Quest’anno, per la ricerca sul melanoma, c’era un solo posto disponibile: ad aggiudicarselo Sara Valpione, oncologa dello Iov, Istituto oncologico veneto, con sede a Padova. Il progetto presentato da Sara è stato giudicato il migliore e il più promettente fra tutti quelli proposti. I numerosi progetti arrivavano dai principali centri oncologici e di ricerca mondiali. La ricercatrice andrà a condurre il suo studio, per i prossimi dodici mesi, all’università di Manchester, sotto la guida del dottor Paul Lorigan, oncologo di fama mondiale, e con il professor Richard Marais. Un successo per Sara, preferita a tutti gli altri aspiranti, ma anche per l’Istituto Oncologico Veneto che si riconferma una fucina di talenti nella ricerca biomedica, a livello sia italiano sia europeo.

Il progetto proposto dalla dottoressa Valpione si propone, in primo luogo, di individuare quali fattori clinici potrebbero permettere di fare una prognosi precisa – e quindi di predire il successo o meno della cura – quando vengano usati i farmaci biologici, nei casi di melanoma caratterizzati da una mutazione del gene “Braf” (che sono circa il 50 per cento del totale) con metastasi. Riuscendoci, si potrebbero utilizzare meglio, cioè solo nei casi in cui siano realmente efficaci, questi farmaci che oltre ad avere un costo molto elevato sono spesso anche pesanti da sopportare per il paziente. In via collaterale Valpione porterà avanti un secondo studio sulla cosiddetta «biopsia liquida»: l’obiettivo è trovare le tecniche per valutare tramite il dna tumorale circolante nel sangue (sempre in casi di melanoma) la «quantità di malattia» presente, valore che oggi non è misurabile con le tecniche diagnostiche attuali.

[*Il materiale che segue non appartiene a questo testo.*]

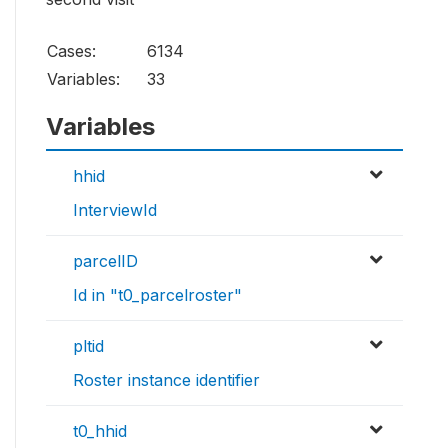
Cases:
6134
Variables:
33
Variables
hhid
InterviewId
parcelID
Id in "t0_parcelroster"
pltid
Roster instance identifier
t0_hhid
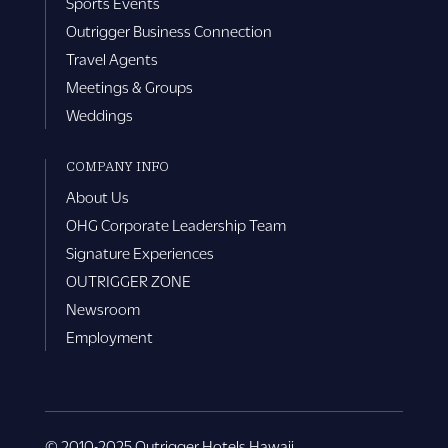
Sports Events
Outrigger Business Connection
Travel Agents
Meetings & Groups
Weddings
COMPANY INFO
About Us
OHG Corporate Leadership Team
Signature Experiences
OUTRIGGER ZONE
Newsroom
Employment
© 2010-2025 Outrigger Hotels Hawaii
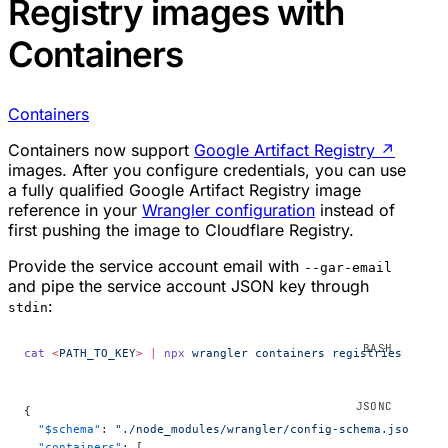
Registry images with
Containers
Containers
Containers now support
Google Artifact Registry
↗
images. After you configure credentials, you can use
a fully qualified Google Artifact Registry image
reference in your
Wrangler configuration
instead of
first pushing the image to Cloudflare Registry.
Provide the service account email with
--gar-email
and pipe the service account JSON key through
:
stdin
cat
 <
PATH_TO_KE
Y
>
 |
 npx
 wrangler
 containers
 registries
 confi
{
  "$schema"
: 
"./node_modules/wrangler/config-schema.json"
,
  "containers"
: [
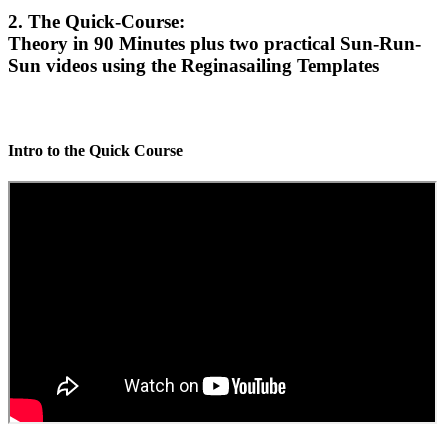
2. The Quick-Course:
Theory in 90 Minutes plus two practical Sun-Run-
Sun videos using the Reginasailing Templates
Intro to the Quick Course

Circa la metà dei melanomi con metastasi presentano una mutazione in un gene chiamato “Braf”, il quale inizia a codificare una proteina anomala che causa la proliferazione cellulare incontrollata. Una parte del progetto della dr.ssa Valpione sarà dedicato allo studio dei fattori prognostici clinici nei pazienti con melanoma metastatico trattati con terapia con inibitori specifici di “Braf”. Riguarderà pazienti sottoposti a un nuovo ciclo terapeutico dopo un’ interruzione. Sono previsti due studi pilota sul Dna tumorale delle cellule di melanoma circolante: con le informazioni che questo può fornire si spera di mettere a punto una metodica utile a stimare la «quantità di malattia», ossia a quanto ammonta in totale la massa di cellule cancerose che costituiscono il tumore primario e le diverse metastasi (oggi la precisione degli esami radiologici non è elevata) e per determinare precocemente la resistenza al trattamento. La consegna della borsa di studio avverrà a Vienna nel corso del prossimo European Cancer Congress (dal 25 al 29 settembre) a cui parteciperanno anche vincitori delle borse di studio nelle altre categorie (ricerca traslazionale, cure palliative ecc).